#### What is needed:
After locating the line that holds "o like and share Mc Awesome Photography on", copy that line and all that follow it word for word through the end of the data, with no pictures.

#### Data extract:

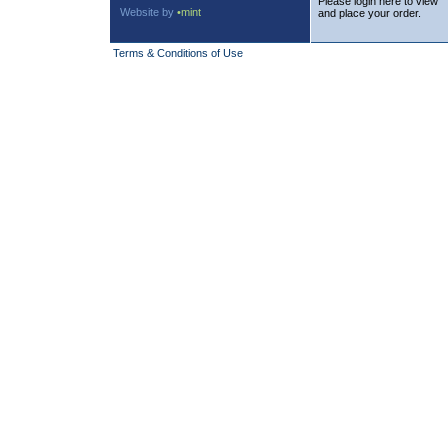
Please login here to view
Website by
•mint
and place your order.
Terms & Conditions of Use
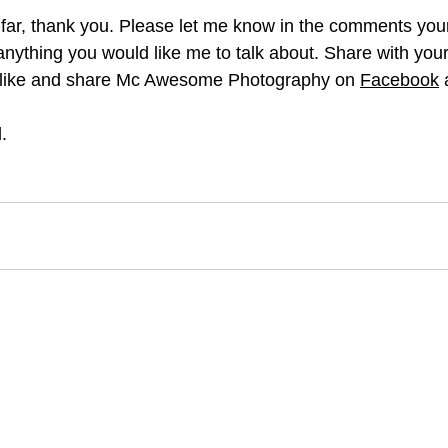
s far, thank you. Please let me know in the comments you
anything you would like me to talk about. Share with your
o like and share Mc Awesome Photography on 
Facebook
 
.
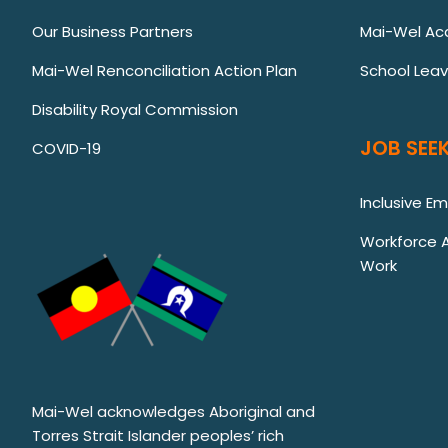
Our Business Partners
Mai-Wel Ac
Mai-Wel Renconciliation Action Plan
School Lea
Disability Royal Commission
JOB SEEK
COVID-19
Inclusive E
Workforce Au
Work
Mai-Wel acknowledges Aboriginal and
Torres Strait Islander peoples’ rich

#### Solution below:
o like and share Mc Awesome Photography on 
Facebook
 
.
Our Business Partners
Mai-Wel Ac
Mai-Wel Renconciliation Action Plan
School Lea
Disability Royal Commission
JOB SEEK
COVID-19
Inclusive E
Workforce Au
Work
Mai-Wel acknowledges Aboriginal and
Torres Strait Islander peoples’ rich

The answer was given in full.